Developing a Training Plan

The purpose of this class is to teach you the steps on how to develop your own training plan.  We are not personal trainers here but we have lots of riding and racing experience plus I have read lots of books on the subject.  If you really want to get hard core get a personal trainer they will help you a ton and help you get to your goals faster than any other way.

What are your goals?

  • What are you trying to accomplish, do you just want to go faster, have a century in mind or want to do Lotoja?  Depending on what your goal is will affect how you plan.
  • Begin with the end in mind.  There are several different types of exercises and routines you can do, knowing where you are going will help us pick which to do.
  • I look at training as 3 different animals:   Short distance Road biking under 50 miles, Long distance Road Biking, Insane distance over 100 miles. picture about training goals

The different type of training regiments

These are some common training regiments, think of these like sets when you go weight lifting.  Each one does different things and we’ll help you in different ways.  Before starting these you need to figure out your max heart rate.  The easiest way to do that is, to get a heart rate monitor, bike 10 minutes as fast as you can then rest  5 minutes then do another 10 minutes as fast as you can, the highest your heart goes is a pretty good estimate of your max heart rate.  You can also take your age – 220 but that is a ball park figure

  • Fast Pedal -  This ride should be done on a flat section of road and will go on for about 30 minutes.  Start with at least a 10 minute warm up, then pedal for 1 minute at a 85 to 90 RPM then go to a 95 to 100 RPM, repeat this 2 times (4 minutes total)  then rest 2 minutes, this would make a complete set.  Your heart rate will climb but don’t use it to judge your intensity.  This workout is all about your cadence, focus on that.
  • Endurance Miles -  This is also called base build miles, we want to do these a lot in the beginning of the season.  Find a long ride (at least an hour) and keep your heart rate between 50-91% of your max heart rate the entire time. 
  • Tempo Training is an excellent workout for developing aerobic power and endurance.  This will really help to make your legs stronger.  Keep your gears high (harder) and your cadence low around 75-80
  • Climbing Repeats- Do this on a road with lots of hills, preferably short hills.  Keep your heart rate at 95-97% of max as you pedal, Cadence should be high around 90-100.  Basically you will go up the hill as hard as you can for 2 minutes, then go downhill for a bit, then back up repeat.

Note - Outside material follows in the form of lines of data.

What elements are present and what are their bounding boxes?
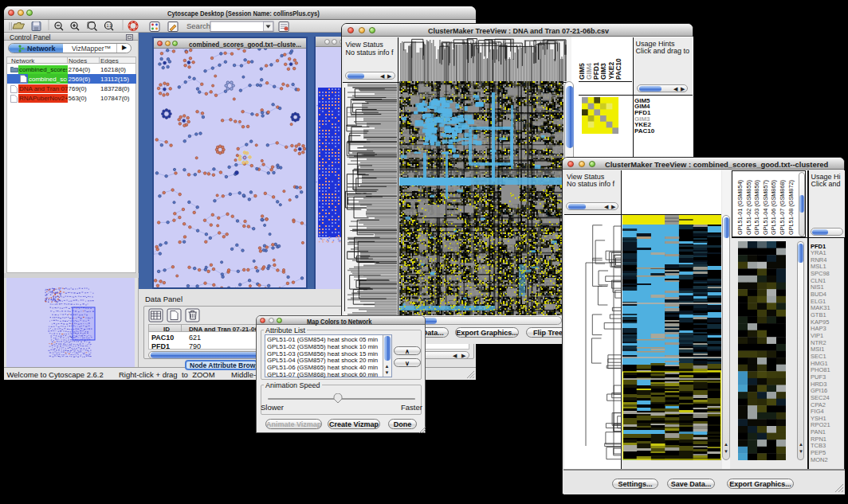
svg-text:1:1: 1:1 [107,24,112,28]
svg-text:GPL51-01 (GSM854): GPL51-01 (GSM854) [736,180,744,235]
svg-text:GPL51-02 (GSM855): GPL51-02 (GSM855) [745,180,752,235]
svg-text:GPL51-06 (GSM865): GPL51-06 (GSM865) [770,180,777,235]
svg-text:GPL51-03 (GSM856): GPL51-03 (GSM856) [753,180,760,235]
svg-text:GPL51-07 (GSM868): GPL51-07 (GSM868) [779,180,786,235]
svg-text:GPL51-08 (GSM872): GPL51-08 (GSM872) [787,180,795,235]
svg-text:Search:: Search: [186,21,213,30]
svg-text:PAC10: PAC10 [614,58,622,80]
svg-text:GPL51-04 (GSM857): GPL51-04 (GSM857) [762,180,769,235]
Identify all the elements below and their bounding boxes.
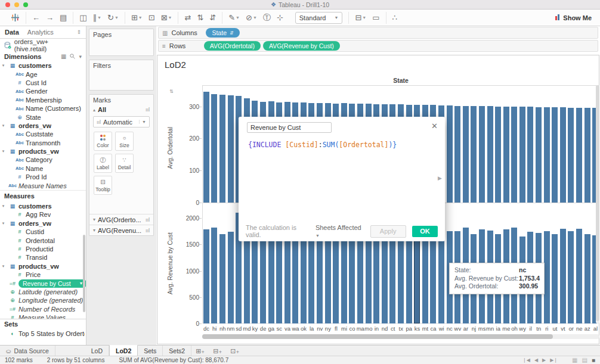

You can do this on a long hill to; just go up as hard as you can for 2 minutes take it easy for 1 minute, repeat. 
  • Power Intervals – These hurt, but are extremely helpful. Don’t do these more than 2 times a week.  The way these work is you gradually increase your effort for the first 30 seconds until you get to what you feel is your max you can sustain for 2 minutes, then keep it at that max effort for another 1 minute and 30 seconds.  Take your effort down for 2 minutes, repeat.

 

There are more work outs to choose from these are just some very common ones.  I recommend any of Chris Carmichaels books or videos along with the Cycling Training Bible by Joe Friel

cyclisttrainingbiblebookChrisCarmichealbook

 

 

 

 

 

Developing the plan

            Now its time to put it all together.  I normally write out a weekly plan, what rides am I going to do each day what days am I going to rest etc.  On the topic of rest, rest is extremely important, if you start a ride and you are super sore from the last day, take it easy, just do a nice gentle ride.  The worst thing you can do is push it and try to build, soreness is the body’s way of telling you to take it easy.

For short distance rides, do a lot of power intervals, climbing repeats, and fast pedal work outs.  SO here is a basic example of how a short distance work out would go.

Short Distance

Monday Tuesday Wednesday Thursday Friday Saturday Sunday
Warm Up, 4 sets of fast pedal, 2 climbing repeats Recovery Ride Warm Up, Tempo Training 10 minutes, 4 Power intervals Recovery Ride Warm Up, 4 sets of fast pedal, 2 climbing repeats Endurance Ride (2 hours) Rest

 

           

 

For Long Distance, do a lot of endurance miles, a lot. Also in Utah you want to do a lot of climbing repeats and more power intervals.

Long Distance

Monday Tuesday Wednesday Thursday Friday Saturday Sunday
Warm Up, 2 sets of fast pedal, 6 climbing repeats Recovery Ride Warm Up, Tempo Training 20 minutes, 6 Power intervals Recovery Ride Warm Up, 4 sets of fast pedal, 2 climbing repeats Endurance Ride (3+hours) Rest

 

For Insane Distance, you are going to train very similar to Long Distance, in fact depending on where you are at in your training you will start with Long Distance than work up.

Insane Distance

Monday Tuesday Wednesday Thursday Friday Saturday Sunday
Warm Up, 2 sets of fast pedal, 6 climbing repeats Endurance ride (2+ hours) Warm Up, Tempo Training 20 minutes, 6 Power intervals Recovery Ride Warm Up, 4 sets of fast pedal, 2 climbing repeats Endurance Ride (5+hours) Rest

 

Recovery

Your body needs time to recover, the purpose of the recovery ride isn’t to build more muscle or lose more weight, it’s to get the blood circulating in your legs to remove the lactic acid build up.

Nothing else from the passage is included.